▶ _INFORMATION GIVEN_
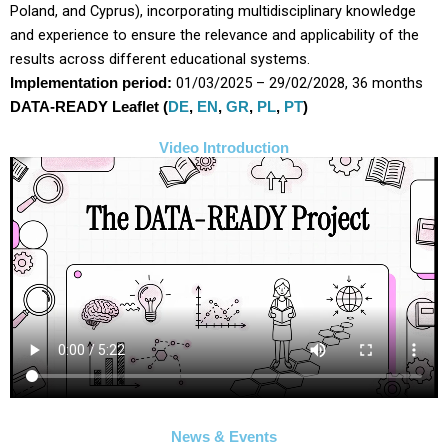
Poland, and Cyprus), incorporating multidisciplinary knowledge
and experience to ensure the relevance and applicability of the
results across different educational systems.
01/03/2025 – 29/02/2028, 36 months
Implementation period:
DATA-READY Leaflet (
DE
,
EN
,
GR
,
PL
,
PT
)
Video Introduction
News & Events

▶ _EXERCISE OBJECTIVE_
Give the listing again in full, exactly as it is, but without its images.

▶ _RESPONSE AREA_
Poland, and Cyprus), incorporating multidisciplinary knowledge
and experience to ensure the relevance and applicability of the
results across different educational systems.
01/03/2025 – 29/02/2028, 36 months
Implementation period:
DATA-READY Leaflet (
DE
,
EN
,
GR
,
PL
,
PT
)
Video Introduction
News & Events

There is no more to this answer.